Output the data below exactly. Leave nothing out.

** Records from a collection **
============================================================

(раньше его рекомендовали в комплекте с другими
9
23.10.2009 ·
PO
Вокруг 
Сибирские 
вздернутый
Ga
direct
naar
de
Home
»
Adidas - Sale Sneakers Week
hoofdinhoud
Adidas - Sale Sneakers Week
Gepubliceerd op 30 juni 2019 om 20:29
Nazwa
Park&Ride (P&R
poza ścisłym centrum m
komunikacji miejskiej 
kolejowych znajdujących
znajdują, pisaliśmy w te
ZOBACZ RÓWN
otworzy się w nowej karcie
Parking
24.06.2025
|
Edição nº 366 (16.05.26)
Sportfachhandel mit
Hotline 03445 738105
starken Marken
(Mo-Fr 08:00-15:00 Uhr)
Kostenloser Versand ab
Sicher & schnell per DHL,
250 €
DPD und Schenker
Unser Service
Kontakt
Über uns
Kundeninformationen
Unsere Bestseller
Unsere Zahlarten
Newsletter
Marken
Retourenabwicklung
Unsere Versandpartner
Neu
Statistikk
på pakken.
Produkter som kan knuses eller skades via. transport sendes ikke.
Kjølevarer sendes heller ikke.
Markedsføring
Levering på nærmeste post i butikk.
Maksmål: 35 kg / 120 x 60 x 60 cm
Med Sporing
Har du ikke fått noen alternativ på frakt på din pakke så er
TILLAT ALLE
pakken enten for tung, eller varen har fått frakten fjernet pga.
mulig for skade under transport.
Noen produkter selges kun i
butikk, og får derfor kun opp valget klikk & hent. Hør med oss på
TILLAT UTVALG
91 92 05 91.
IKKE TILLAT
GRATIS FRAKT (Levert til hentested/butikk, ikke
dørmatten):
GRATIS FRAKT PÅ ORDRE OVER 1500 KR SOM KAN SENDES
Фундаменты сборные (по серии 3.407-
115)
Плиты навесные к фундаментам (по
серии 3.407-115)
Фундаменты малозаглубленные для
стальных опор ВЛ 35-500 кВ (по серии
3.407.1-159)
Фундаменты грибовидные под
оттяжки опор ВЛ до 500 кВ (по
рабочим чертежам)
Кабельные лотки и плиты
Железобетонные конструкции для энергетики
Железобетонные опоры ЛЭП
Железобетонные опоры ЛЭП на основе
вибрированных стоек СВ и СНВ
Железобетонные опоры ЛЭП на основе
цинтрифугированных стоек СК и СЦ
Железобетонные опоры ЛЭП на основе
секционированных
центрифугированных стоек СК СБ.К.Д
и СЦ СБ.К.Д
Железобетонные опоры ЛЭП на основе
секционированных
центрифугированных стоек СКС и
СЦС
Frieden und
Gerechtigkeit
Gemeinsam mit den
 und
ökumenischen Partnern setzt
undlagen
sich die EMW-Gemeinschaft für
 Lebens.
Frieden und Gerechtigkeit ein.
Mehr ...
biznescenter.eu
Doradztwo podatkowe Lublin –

============================================================

** RESPONSE AREA **
(раньше его рекомендовали в комплекте с другими
9
23.10.2009 ·
PO
Вокруг 
Сибирские 
вздернутый
Ga
direct
naar
de
Home
»
Adidas - Sale Sneakers Week
hoofdinhoud
Adidas - Sale Sneakers Week
Gepubliceerd op 30 juni 2019 om 20:29
Nazwa
Park&Ride (P&R
poza ścisłym centrum m
komunikacji miejskiej 
kolejowych znajdujących
znajdują, pisaliśmy w te
ZOBACZ RÓWN
otworzy się w nowej karcie
Parking
24.06.2025
|
Edição nº 366 (16.05.26)
Sportfachhandel mit
Hotline 03445 738105
starken Marken
(Mo-Fr 08:00-15:00 Uhr)
Kostenloser Versand ab
Sicher & schnell per DHL,
250 €
DPD und Schenker
Unser Service
Kontakt
Über uns
Kundeninformationen
Unsere Bestseller
Unsere Zahlarten
Newsletter
Marken
Retourenabwicklung
Unsere Versandpartner
Neu
Statistikk
på pakken.
Produkter som kan knuses eller skades via. transport sendes ikke.
Kjølevarer sendes heller ikke.
Markedsføring
Levering på nærmeste post i butikk.
Maksmål: 35 kg / 120 x 60 x 60 cm
Med Sporing
Har du ikke fått noen alternativ på frakt på din pakke så er
TILLAT ALLE
pakken enten for tung, eller varen har fått frakten fjernet pga.
mulig for skade under transport.
Noen produkter selges kun i
butikk, og får derfor kun opp valget klikk & hent. Hør med oss på
TILLAT UTVALG
91 92 05 91.
IKKE TILLAT
GRATIS FRAKT (Levert til hentested/butikk, ikke
dørmatten):
GRATIS FRAKT PÅ ORDRE OVER 1500 KR SOM KAN SENDES
Фундаменты сборные (по серии 3.407-
115)
Плиты навесные к фундаментам (по
серии 3.407-115)
Фундаменты малозаглубленные для
стальных опор ВЛ 35-500 кВ (по серии
3.407.1-159)
Фундаменты грибовидные под
оттяжки опор ВЛ до 500 кВ (по
рабочим чертежам)
Кабельные лотки и плиты
Железобетонные конструкции для энергетики
Железобетонные опоры ЛЭП
Железобетонные опоры ЛЭП на основе
вибрированных стоек СВ и СНВ
Железобетонные опоры ЛЭП на основе
цинтрифугированных стоек СК и СЦ
Железобетонные опоры ЛЭП на основе
секционированных
центрифугированных стоек СК СБ.К.Д
и СЦ СБ.К.Д
Железобетонные опоры ЛЭП на основе
секционированных
центрифугированных стоек СКС и
СЦС
Frieden und
Gerechtigkeit
Gemeinsam mit den
 und
ökumenischen Partnern setzt
undlagen
sich die EMW-Gemeinschaft für
 Lebens.
Frieden und Gerechtigkeit ein.
Mehr ...
biznescenter.eu
Doradztwo podatkowe Lublin –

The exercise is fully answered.